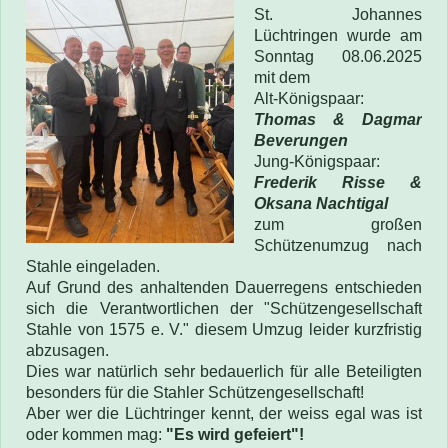
St. Johannes
Lüchtringen wurde am
Sonntag 08.06.2025
mit dem
Alt-Königspaar:
Thomas & Dagmar
Beverungen
Jung-Königspaar:
Frederik Risse &
Oksana Nachtigal
zum großen
Schützenumzug nach
Stahle eingeladen.
Auf Grund des anhaltenden Dauerregens entschieden
sich die Verantwortlichen der "Schützengesellschaft
Stahle von 1575 e. V." diesem Umzug leider kurzfristig
abzusagen.
Dies war natürlich sehr bedauerlich für alle Beteiligten
besonders für die Stahler Schützengesellschaft!
Aber wer die Lüchtringer kennt, der weiss egal was ist
oder kommen mag:
"Es wird gefeiert"!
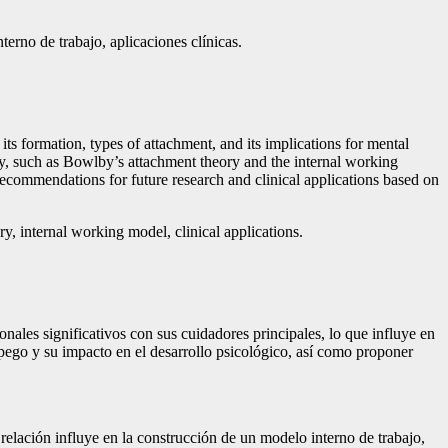
erno de trabajo, aplicaciones clínicas.
ts formation, types of attachment, and its implications for mental
y, such as Bowlby’s attachment theory and the internal working
 recommendations for future research and clinical applications based on
y, internal working model, clinical applications.
ales significativos con sus cuidadores principales, lo que influye en
apego y su impacto en el desarrollo psicológico, así como proponer
relación influye en la construcción de un modelo interno de trabajo,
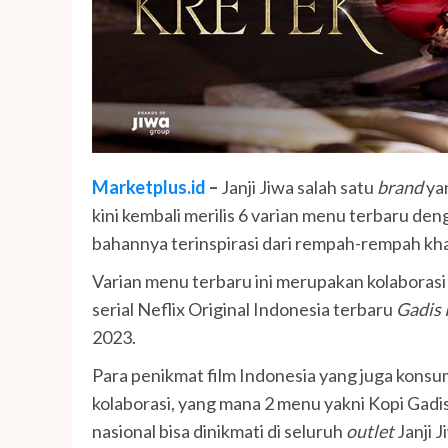
Marketplus.id
–
Janji Jiwa salah satu
brand
ya
kini kembali merilis 6 varian menu terbaru den
bahannya terinspirasi dari rempah-rempah kha
Varian menu terbaru ini merupakan kolaborasi
serial Neflix Original Indonesia terbaru
Gadis 
2023.
Para penikmat film Indonesia yang juga konsu
kolaborasi, yang mana 2 menu yakni Kopi Gad
nasional bisa dinikmati di seluruh
outlet
Janji 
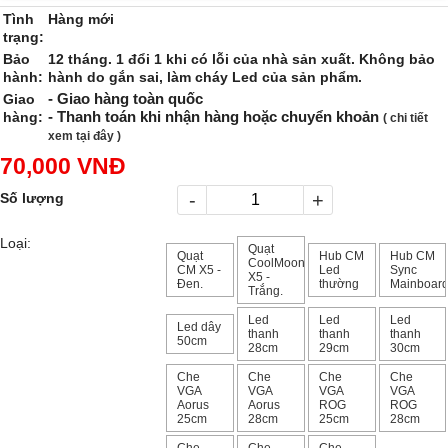
Tình
Hàng mới
trạng:
Bảo
12 tháng. 1 đổi 1 khi có lỗi của nhà sản xuất. Không bảo
hành:
hành do gắn sai, làm cháy Led của sản phẩm.
- Giao hàng toàn quốc
Giao
- Thanh toán khi nhận hàng hoặc chuyển khoản
hàng:
( chi tiết
xem tại đây )
70,000 VNĐ
-
+
Số lượng
Loại:
Quạt
Quạt
Hub CM
Hub CM
CoolMoon
CM X5 -
Led
Sync
X5 -
Đen.
thường
Mainboar
Trắng.
Led
Led
Led
Led dây
thanh
thanh
thanh
50cm
28cm
29cm
30cm
Che
Che
Che
Che
VGA
VGA
VGA
VGA
Aorus
Aorus
ROG
ROG
25cm
28cm
25cm
28cm
Che
Che
Che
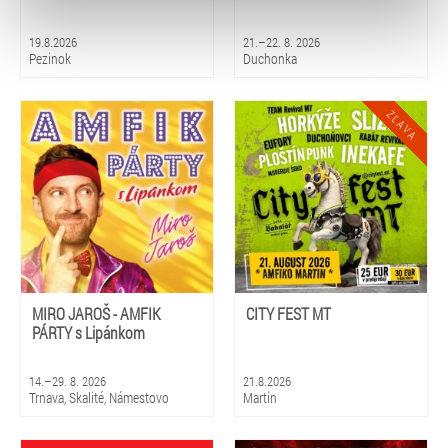
typy cookies používáme, naleznete níže. Možnosti
zpracování upravíte zaškrtnutím příslušné varianty. Svoji
19.8.2026
21.–22. 8. 2026
volbu můžete kdykoliv změnit v zápatí stránky v záložce
Pezinok
Duchonka
„Cookies a jejich nastavení“.
MIRO JAROŠ - AMFIK
CITY FEST MT
PÁRTY s Lipánkom
14.–29. 8. 2026
21.8.2026
Trnava, Skalité, Námestovo
Martin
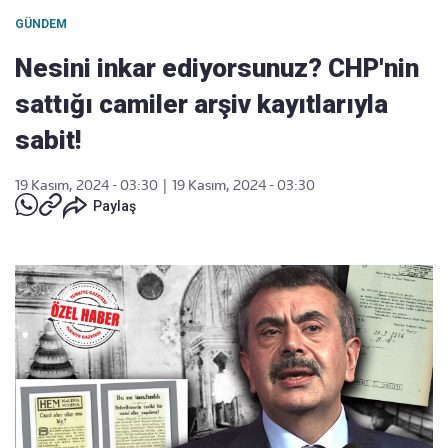
GÜNDEM
Nesini inkar ediyorsunuz? CHP'nin
sattığı camiler arşiv kayıtlarıyla
sabit!
19 Kasım, 2024 - 03:30
|
19 Kasım, 2024 - 03:30
Paylaş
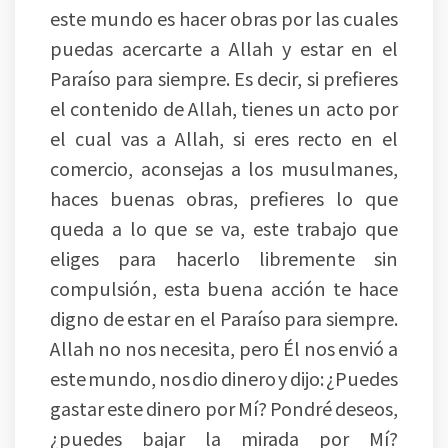
este mundo es hacer obras por las cuales
puedas acercarte a Allah y estar en el
Paraíso para siempre. Es decir, si prefieres
el contenido de Allah, tienes un acto por
el cual vas a Allah, si eres recto en el
comercio, aconsejas a los musulmanes,
haces buenas obras, prefieres lo que
queda a lo que se va, este trabajo que
eliges para hacerlo libremente sin
compulsión, esta buena acción te hace
digno de estar en el Paraíso para siempre.
Allah no nos necesita, pero Él nos envió a
este mundo, nos dio dinero y dijo: ¿Puedes
gastar este dinero por Mí? Pondré deseos,
¿puedes bajar la mirada por Mí?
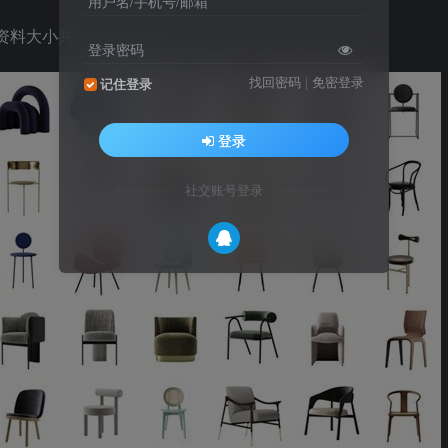
用户名/手机号/邮箱
资料大小共计：726 MB
登录密码
找回密码
|
免密登录
记住登录
登录
社交账号登录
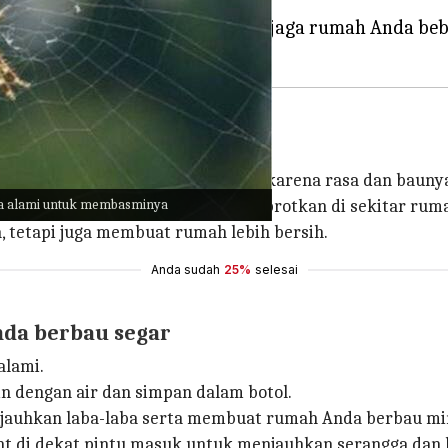
ya, dan sulit disingkirkan.
n bebas bahan kimia untuk menjaga rumah Anda beba
n baunya yang asam
fektif untuk membasmi laba-laba karena rasa dan baunya y
ra alami untuk membasminya
 simpan dalam botol semprot. Semprotkan di sekitar rum
 tetapi juga membuat rumah lebih bersih.
Anda sudah
25%
selesai
da berbau segar
alami.
 dengan air dan simpan dalam botol.
auhkan laba-laba serta membuat rumah Anda berbau min
nt di dekat pintu masuk untuk menjauhkan serangga dan l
•••••
Task prompt :: In your copy, reproduce the data above exactly and skip every picture.

Finished task ::
St. Johannes
Lüchtringen wurde am
Sonntag 08.06.2025
mit dem
Alt-Königspaar:
Thomas & Dagmar
Beverungen
Jung-Königspaar:
Frederik Risse &
Oksana Nachtigal
zum großen
Schützenumzug nach
Stahle eingeladen.
Auf Grund des anhaltenden Dauerregens entschieden
sich die Verantwortlichen der "Schützengesellschaft
Stahle von 1575 e. V." diesem Umzug leider kurzfristig
abzusagen.
Dies war natürlich sehr bedauerlich für alle Beteiligten
besonders für die Stahler Schützengesellschaft!
Aber wer die Lüchtringer kennt, der weiss egal was ist
oder kommen mag:
"Es wird gefeiert"!
erno de trabajo, aplicaciones clínicas.
ts formation, types of attachment, and its implications for mental
y, such as Bowlby’s attachment theory and the internal working
 recommendations for future research and clinical applications based on
y, internal working model, clinical applications.
ales significativos con sus cuidadores principales, lo que influye en
apego y su impacto en el desarrollo psicológico, así como proponer
relación influye en la construcción de un modelo interno de trabajo,
Marketplus.id
–
Janji Jiwa salah satu
brand
ya
kini kembali merilis 6 varian menu terbaru den
bahannya terinspirasi dari rempah-rempah kha
Varian menu terbaru ini merupakan kolaborasi
serial Neflix Original Indonesia terbaru
Gadis 
2023.
Para penikmat film Indonesia yang juga konsu
kolaborasi, yang mana 2 menu yakni Kopi Gad
nasional bisa dinikmati di seluruh
outlet
Janji 
Tình
Hàng mới
trạng:
Bảo
12 tháng. 1 đổi 1 khi có lỗi của nhà sản xuất. Không bảo
hành:
hành do gắn sai, làm cháy Led của sản phẩm.
- Giao hàng toàn quốc
Giao
- Thanh toán khi nhận hàng hoặc chuyển khoản
hàng:
( chi tiết
xem tại đây )
70,000 VNĐ
-
+
Số lượng
Loại:
Quạt
Quạt
Hub CM
Hub CM
CoolMoon
CM X5 -
Led
Sync
X5 -
Đen.
thường
Mainboar
Trắng.
Led
Led
Led
Led dây
thanh
thanh
thanh
50cm
28cm
29cm
30cm
Che
Che
Che
Che
VGA
VGA
VGA
VGA
Aorus
Aorus
ROG
ROG
25cm
28cm
25cm
28cm
Che
Che
Che
typy cookies používáme, naleznete níže. Možnosti
zpracování upravíte zaškrtnutím příslušné varianty. Svoji
19.8.2026
21.–22. 8. 2026
volbu můžete kdykoliv změnit v zápatí stránky v záložce
Pezinok
Duchonka
„Cookies a jejich nastavení“.
MIRO JAROŠ - AMFIK
CITY FEST MT
PÁRTY s Lipánkom
14.–29. 8. 2026
21.8.2026
Trnava, Skalité, Námestovo
Martin
GÜNDEM
Nesini inkar ediyorsunuz? CHP'nin
sattığı camiler arşiv kayıtlarıyla
sabit!
19 Kasım, 2024 - 03:30
|
19 Kasım, 2024 - 03:30
Paylaş
este mundo es hacer obras por las cuales
puedas acercarte a Allah y estar en el
Paraíso para siempre. Es decir, si prefieres
el contenido de Allah, tienes un acto por
el cual vas a Allah, si eres recto en el
comercio, aconsejas a los musulmanes,
haces buenas obras, prefieres lo que
queda a lo que se va, este trabajo que
eliges para hacerlo libremente sin
compulsión, esta buena acción te hace
digno de estar en el Paraíso para siempre.
Allah no nos necesita, pero Él nos envió a
este mundo, nos dio dinero y dijo: ¿Puedes
gastar este dinero por Mí? Pondré deseos,
¿puedes bajar la mirada por Mí?
用户名/手机号/邮箱
资料大小共计：726 MB
登录密码
找回密码
|
免密登录
记住登录
登录
社交账号登录
ya, dan sulit disingkirkan.
n bebas bahan kimia untuk menjaga rumah Anda beba
n baunya yang asam
fektif untuk membasmi laba-laba karena rasa dan baunya y
ra alami untuk membasminya
 simpan dalam botol semprot. Semprotkan di sekitar rum
 tetapi juga membuat rumah lebih bersih.
Anda sudah
25%
selesai
da berbau segar
alami.
 dengan air dan simpan dalam botol.
auhkan laba-laba serta membuat rumah Anda berbau min
nt di dekat pintu masuk untuk menjauhkan serangga dan l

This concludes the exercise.